[Collected data]
○ ○ ○

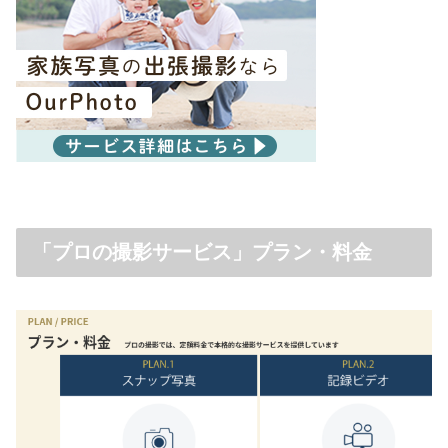
「プロの撮影サービス」プラン・料金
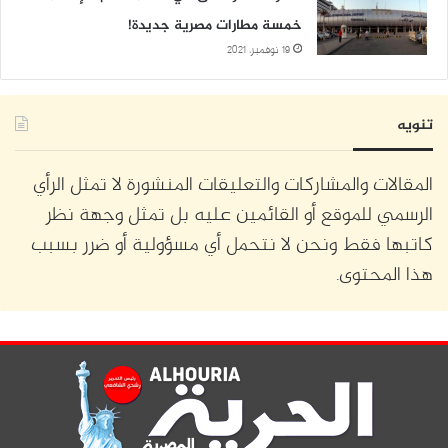
خمسة مطارات مصرية جديدة!
19 نوفمبر، 2021
تنويه
المقالات والمشاركات والتعليقات المنشورة لا تمثل الرأي
الرسمي للموقع أو القائمين عليه بل تمثل وجهة نظر
كاتبها فقط ونحن لا نتحمل أي مسؤولية أو ضرر بسبب
هذا المحتوى.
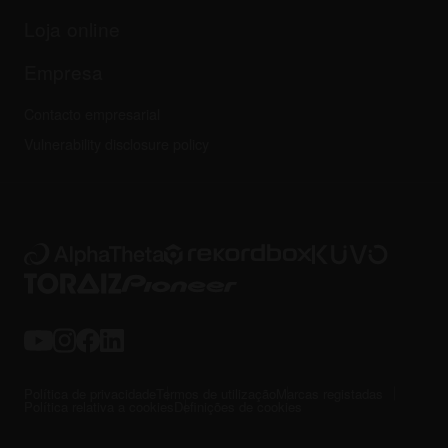
Outros
Fórum da comunidade
Todas as notícias
Suporte, reparação, garantia
Loja online
Empresa
Contacto empresarial
Vulnerability disclosure policy
Política de privacidade
Termos de utilização
Marcas registadas
Política relativa a cookies
Definições de cookies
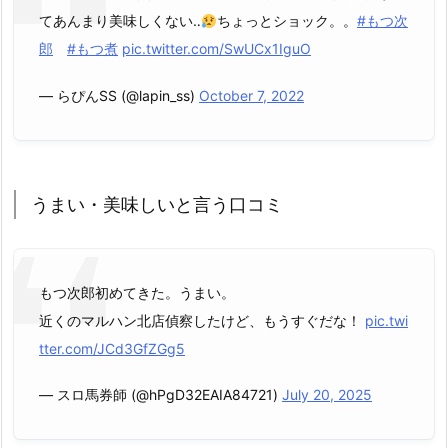
てあんまり美味しくない‥
ちょっとショック。。
#もつ次
郎
#もつ煮
pic.twitter.com/SwUCx1IguO
— らぴんSS (@lapin_ss)
October 7, 2022
うまい・美味しいと言う口コミ
もつ次郎初めてきた。うまい。
近くのマルハン北店偵察したけど、もうすぐだな！
pic.twi
tter.com/JCd3GfZGg5
— スロ馬券師 (@hPgD32EAIA84721)
July 20, 2025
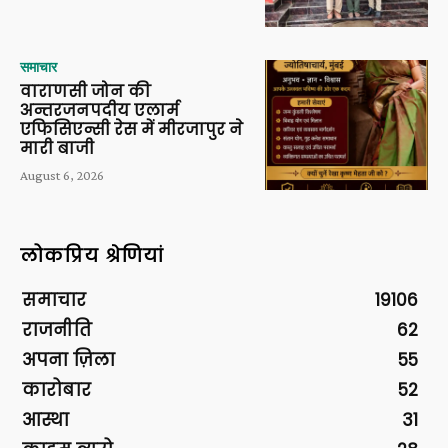
समाचार
वाराणसी जोन की
अन्तरजनपदीय एलार्म
एफिसिएन्सी रेस में मीरजापुर ने
मारी बाजी
August 6, 2026
लोकप्रिय श्रेणियां
समाचार
19106
राजनीति
62
अपना ज़िला
55
कारोबार
52
आस्था
31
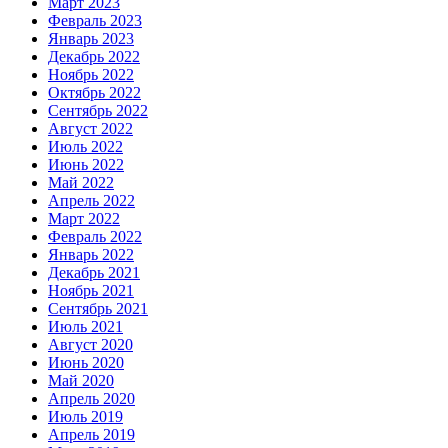
Март 2023
Февраль 2023
Январь 2023
Декабрь 2022
Ноябрь 2022
Октябрь 2022
Сентябрь 2022
Август 2022
Июль 2022
Июнь 2022
Май 2022
Апрель 2022
Март 2022
Февраль 2022
Январь 2022
Декабрь 2021
Ноябрь 2021
Сентябрь 2021
Июль 2021
Август 2020
Июнь 2020
Май 2020
Апрель 2020
Июль 2019
Апрель 2019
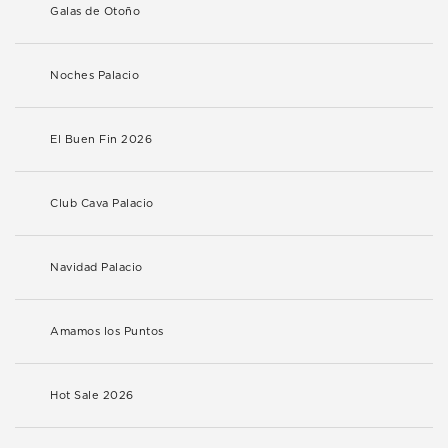
Galas de Otoño
Noches Palacio
El Buen Fin 2026
Club Cava Palacio
Navidad Palacio
Amamos los Puntos
Hot Sale 2026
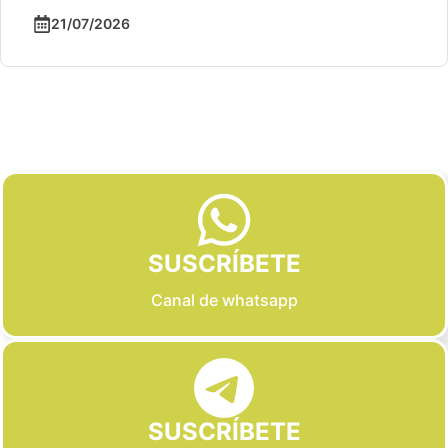
21/07/2026
Slide 2 of 6
SUSCRÍBETE
Canal de whatsapp
SUSCRÍBETE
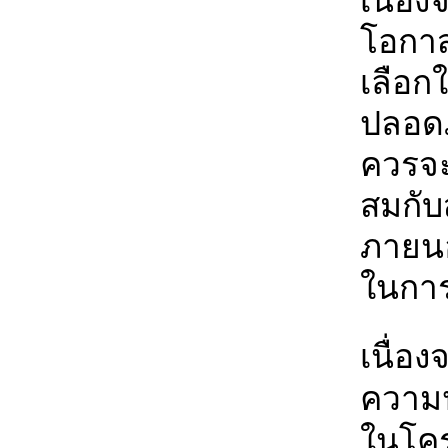
เนื่อ
โอกาสเ
เลือก
ปลอดภ
ควรจะ
สมกับ
ภายนอก
ในการล
เนื่อ
ความ
ในโคร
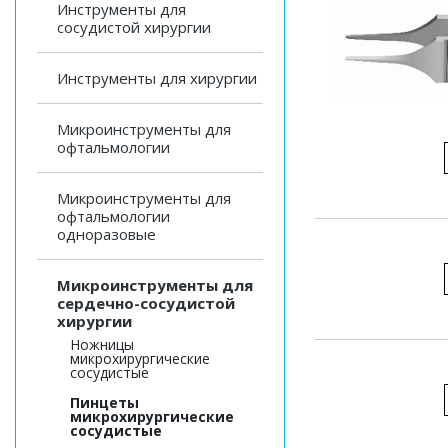
Инструменты для
сосудистой хирургии
Инструменты для хирургии
Микроинструменты для
офтальмологии
Микроинструменты для
офтальмологии
одноразовые
Микроинструменты для
сердечно-сосудистой
хирургии
Ножницы
микрохирургические
сосудистые
Пинцеты
микрохирургические
сосудистые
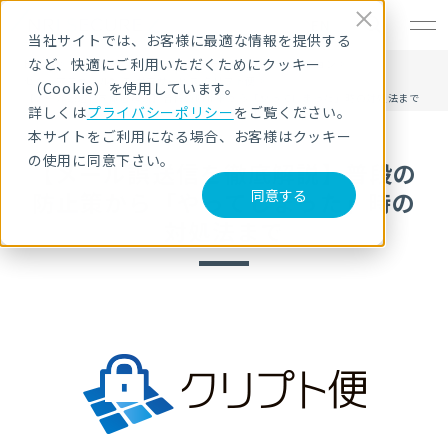
EN
当社サイトでは、お客様に最適な情報を提供する
など、快適にご利用いただくためにクッキー
HOME
サービス・製品
セキュリティ製品・ソリューション
セキュアファイル転送/共有サービス クリプト便
（Cookie）を使用しています。
【メール誤送信を徹底解説】普段の防止策から「やってしまった」時の対処法まで
詳しくは
プライバシーポリシー
をご覧ください。
本サイトをご利用になる場合、お客様はクッキー
の使用に同意下さい。
【メール誤送信を徹底解説】普段の
防止策から「やってしまった」時の
同意する
対処法まで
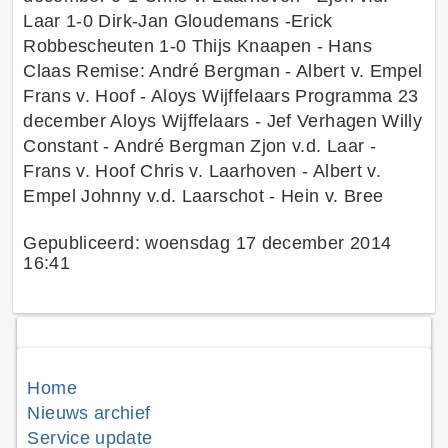
Laar 1-0 Dirk-Jan Gloudemans -Erick
Robbescheuten 1-0 Thijs Knaapen - Hans
Claas Remise: André Bergman - Albert v. Empel
Frans v. Hoof - Aloys Wijffelaars Programma 23
december Aloys Wijffelaars - Jef Verhagen Willy
Constant - André Bergman Zjon v.d. Laar -
Frans v. Hoof Chris v. Laarhoven - Albert v.
Empel Johnny v.d. Laarschot - Hein v. Bree
Gepubliceerd: woensdag 17 december 2014
16:41
Home
Nieuws archief
Service update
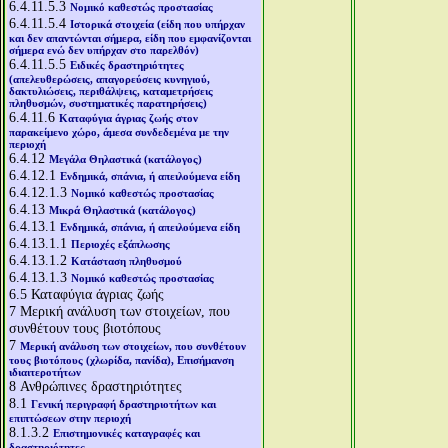
6.4.11.5.3
Νομικό καθεστώς προστασίας
6.4.11.5.4
Ιστορικά στοιχεία (είδη που υπήρχαν
και δεν απαντώνται σήμερα, είδη που εμφανίζονται
σήμερα ενώ δεν υπήρχαν στο παρελθόν)
6.4.11.5.5
Ειδικές δραστηριότητες
(απελευθερώσεις, απαγορεύσεις κυνηγιού,
δακτυλιώσεις, περιθάλψεις, καταμετρήσεις
πληθυσμών, συστηματικές παρατηρήσεις)
6.4.11.6
Καταφύγια άγριας ζωής στον
παρακείμενο χώρο, άμεσα συνδεδεμένα με την
περιοχή
6.4.12
Μεγάλα Θηλαστικά (κατάλογος)
6.4.12.1
Ενδημικά, σπάνια, ή απειλούμενα είδη
6.4.12.1.3
Νομικό καθεστώς προστασίας
6.4.13
Μικρά Θηλαστικά (κατάλογος)
6.4.13.1
Ενδημικά, σπάνια, ή απειλούμενα είδη
6.4.13.1.1
Περιοχές εξάπλωσης
6.4.13.1.2
Κατάσταση πληθυσμού
6.4.13.1.3
Νομικό καθεστώς προστασίας
6.5
Καταφύγια άγριας ζωής
7
Μερική ανάλυση των στοιχείων, που
συνθέτουν τους βιοτόπους
7
Μερική ανάλυση των στοιχείων, που συνθέτουν
τους βιοτόπους (χλωρίδα, πανίδα), Επισήμανση
ιδιαιτεροτήτων
8
Ανθρώπινες δραστηριότητες
8.1
Γενική περιγραφή δραστηριοτήτων και
επιπτώσεων στην περιοχή
8.1.3.2
Επιστημονικές καταγραφές και
δραστηριότητες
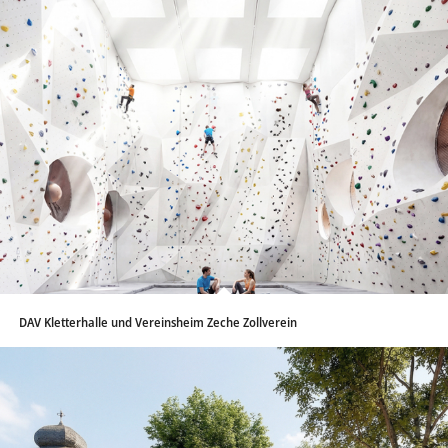
DAV Kletterhalle und Vereinsheim Zeche Zollverein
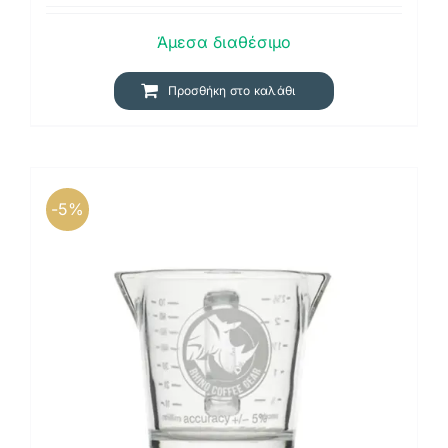
was:
τιμή
Άμεσα διαθέσιμο
17,24 €.
είναι:
16,37 €.
Προσθήκη στο καλάθι
-5%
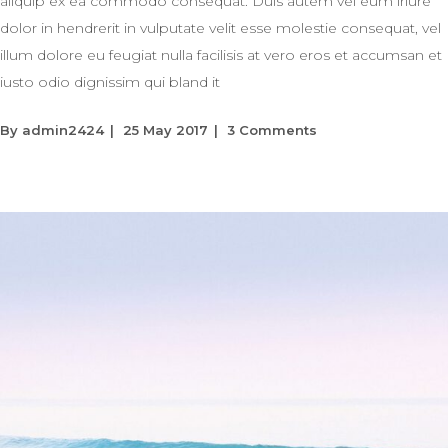
aliquip ex ea commodo consequat. Duis autem vel eum iriure
dolor in hendrerit in vulputate velit esse molestie consequat, vel
illum dolore eu feugiat nulla facilisis at vero eros et accumsan et
iusto odio dignissim qui bland it
By
admin2424
25 May 2017
3 Comments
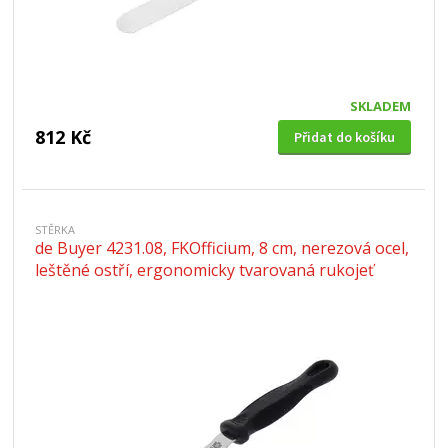
SKLADEM
812 Kč
Přidat do košíku
STĚRKA
de Buyer 4231.08, FKOfficium, 8 cm, nerezová ocel,
leštěné ostří, ergonomicky tvarovaná rukojeť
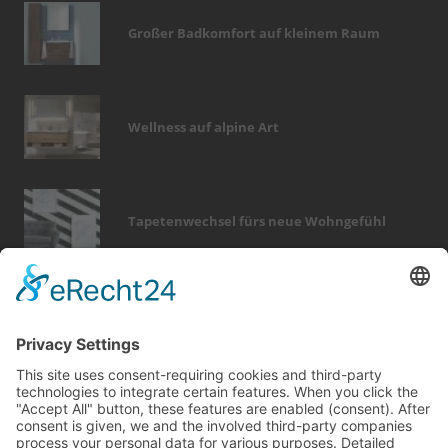
Großer Badkomfort auf kleinem Raum
Wellness auf alpine Art
Tapetenwechsel fürs neue Wohngefühl
Bericht Tags
dach
dämmung
outdoor
sicherheit
immobilien
wellness
fenster
smart home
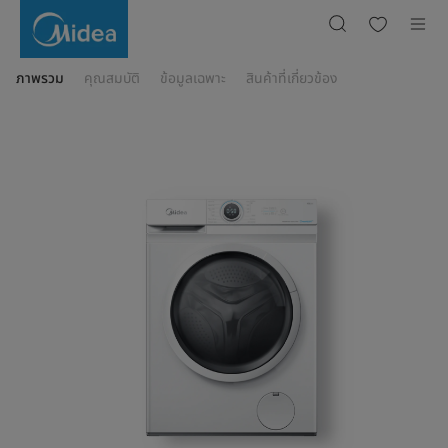
MF100W85B
ภาพรวม
คุณสมบัติ
ข้อมูลเฉพาะ
สินค้าที่เกี่ยวข้อง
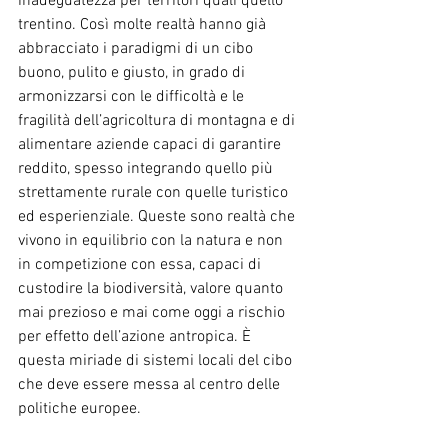
inadeguatezza per territori quali quello 
trentino. Così molte realtà hanno già 
abbracciato i paradigmi di un cibo 
buono, pulito e giusto, in grado di 
armonizzarsi con le difficoltà e le 
fragilità dell’agricoltura di montagna e di 
alimentare aziende capaci di garantire 
reddito, spesso integrando quello più 
strettamente rurale con quelle turistico 
ed esperienziale. Queste sono realtà che 
vivono in equilibrio con la natura e non 
in competizione con essa, capaci di 
custodire la biodiversità, valore quanto 
mai prezioso e mai come oggi a rischio 
per effetto dell’azione antropica. È 
questa miriade di sistemi locali del cibo 
che deve essere messa al centro delle 
politiche europee. 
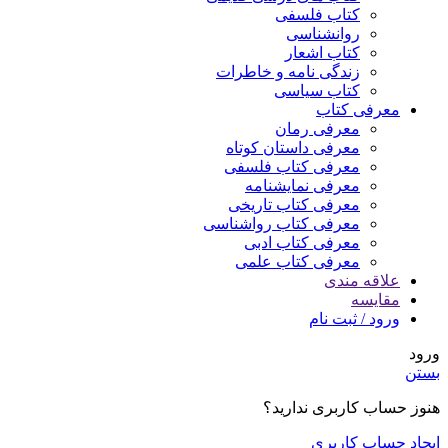
کتاب فلسفی
روانشناسی
کتاب اشعار
زندگی نامه و خاطرات
کتاب سیاسی
معرفی کتاب
معرفی رمان
معرفی داستان کوتاه
معرفی کتاب فلسفی
معرفی نمایشنامه
معرفی کتاب تاریخی
معرفی کتاب رواشناسی
معرفی کتاب ادبی
معرفی کتاب علمی
علاقه مندی
مقایسه
ورود / ثبت نام
ورود
بستن
هنوز حساب کاربری ندارید؟
ایجاد حساب کاربری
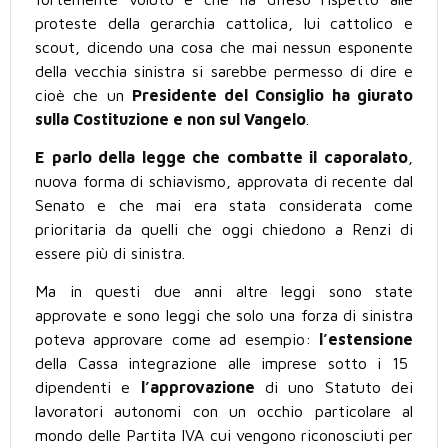
proteste della gerarchia cattolica, lui cattolico e
scout, dicendo una cosa che mai nessun esponente
della vecchia sinistra si sarebbe permesso di dire e
cioè che un
Presidente del Consiglio ha giurato
sulla Costituzione e non sul Vangelo
.
E parlo della legge che combatte il caporalato
,
nuova forma di schiavismo, approvata di recente dal
Senato e che mai era stata considerata come
prioritaria da quelli che oggi chiedono a Renzi di
essere più di sinistra.
Ma in questi due anni altre leggi sono state
approvate e sono leggi che solo una forza di sinistra
poteva approvare come ad esempio:
l’estensione
della Cassa integrazione alle imprese sotto i 15
dipendenti e
l’approvazione
di uno Statuto dei
lavoratori autonomi con un occhio particolare al
mondo delle Partita IVA cui vengono riconosciuti per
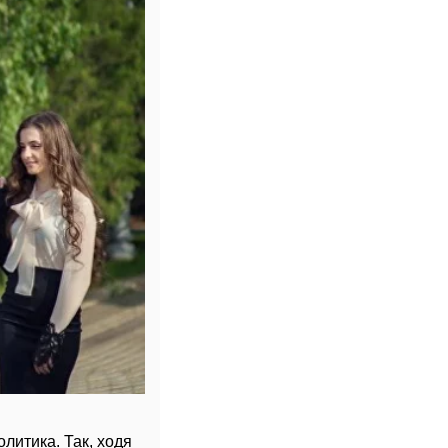
литика. Так, ходя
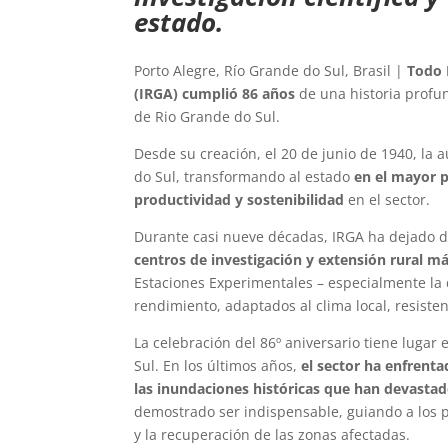
estado.
Porto Alegre, Río Grande do Sul, Brasil |
Todo 
(IRGA) cumplió 86 años
de una historia profun
de Rio Grande do Sul.
Desde su creación, el 20 de junio de 1940, la 
do Sul, transformando al estado
en el mayor p
productividad y sostenibilidad
en el sector.
Durante casi nueve décadas, IRGA ha dejado de
centros de investigación y extensión rural m
Estaciones Experimentales – especialmente la 
rendimiento, adaptados al clima local, resiste
La celebración del 86º aniversario tiene lugar
Sul. En los últimos años,
el sector ha enfrent
las inundaciones históricas que han devastad
demostrado ser indispensable, guiando a los pr
y la recuperación de las zonas afectadas.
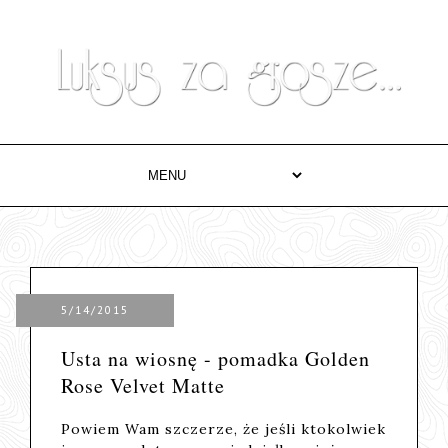
5/14/2015
Usta na wiosnę - pomadka Golden
Rose Velvet Matte
Powiem Wam szczerze, że jeśli ktokolwiek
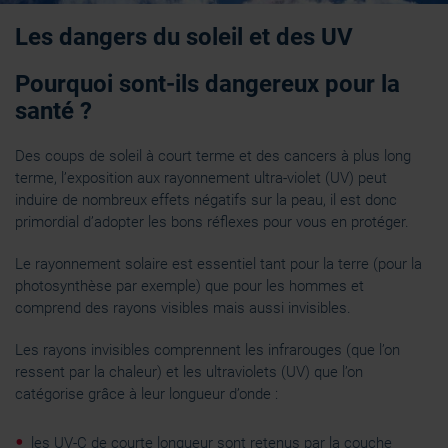
Les dangers du soleil et des UV
Pourquoi sont-ils dangereux pour la
santé ?
Des coups de soleil à court terme et des cancers à plus long
terme, l’exposition aux rayonnement ultra-violet (UV) peut
induire de nombreux effets négatifs sur la peau, il est donc
primordial d’adopter les bons réflexes pour vous en protéger.
Le rayonnement solaire est essentiel tant pour la terre (pour la
photosynthèse par exemple) que pour les hommes et
comprend des rayons visibles mais aussi invisibles.
Les rayons invisibles comprennent les infrarouges (que l’on
ressent par la chaleur) et les ultraviolets (UV) que l’on
catégorise grâce à leur longueur d’onde :
les UV-C de courte longueur sont retenus par la couche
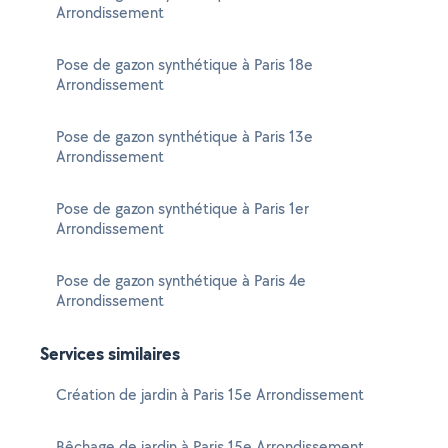
Arrondissement
Pose de gazon synthétique à Paris 18e
Arrondissement
Pose de gazon synthétique à Paris 13e
Arrondissement
Pose de gazon synthétique à Paris 1er
Arrondissement
Pose de gazon synthétique à Paris 4e
Arrondissement
Services similaires
Création de jardin à Paris 15e Arrondissement
Bêchage de jardin à Paris 15e Arrondissement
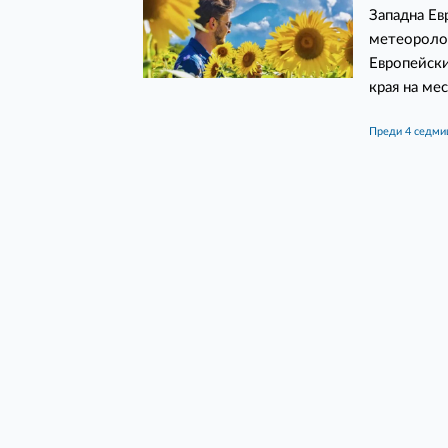
Западна Ев
метеоролог
Европейски
края на ме
преди 4 седм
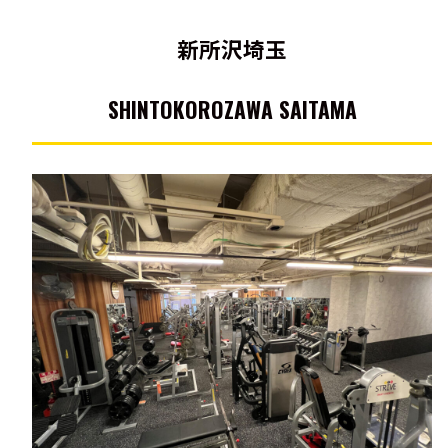
新所沢埼玉
SHINTOKOROZAWA SAITAMA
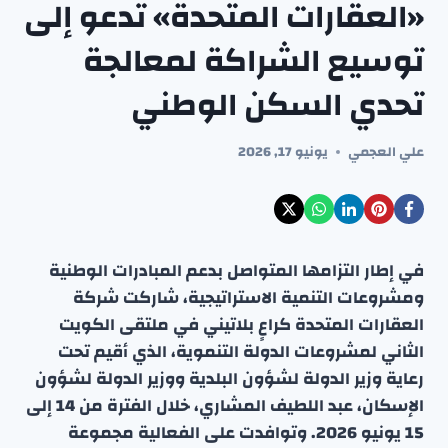
«العقارات المتحدة» تدعو إلى
توسيع الشراكة لمعالجة
تحدي السكن الوطني
علي العجمي
يونيو 17, 2026
في إطار التزامها المتواصل بدعم المبادرات الوطنية
ومشروعات التنمية الاستراتيجية، شاركت شركة
العقارات المتحدة كراعٍ بلاتيني في ملتقى الكويت
الثاني لمشروعات الدولة التنموية، الذي أقيم تحت
رعاية وزير الدولة لشؤون البلدية ووزير الدولة لشؤون
الإسكان، عبد اللطيف المشاري، خلال الفترة من 14 إلى
15 يونيو 2026. وتوافدت على الفعالية مجموعة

○ ○ ○

PROBLEM => In the entries above, find the line that contains "Fórum da comunidade" and the line that contains "もつ次郎初めてきた。うまい。". Reproduce exactly those two lines and every line between them, but not the pictures.

RESPONSE =>
Fórum da comunidade
Todas as notícias
Suporte, reparação, garantia
Loja online
Empresa
Contacto empresarial
Vulnerability disclosure policy
Política de privacidade
Termos de utilização
Marcas registadas
Política relativa a cookies
Definições de cookies
てあんまり美味しくない‥
ちょっとショック。。
#もつ次
郎
#もつ煮
pic.twitter.com/SwUCx1IguO
— らぴんSS (@lapin_ss)
October 7, 2022
うまい・美味しいと言う口コミ
もつ次郎初めてきた。うまい。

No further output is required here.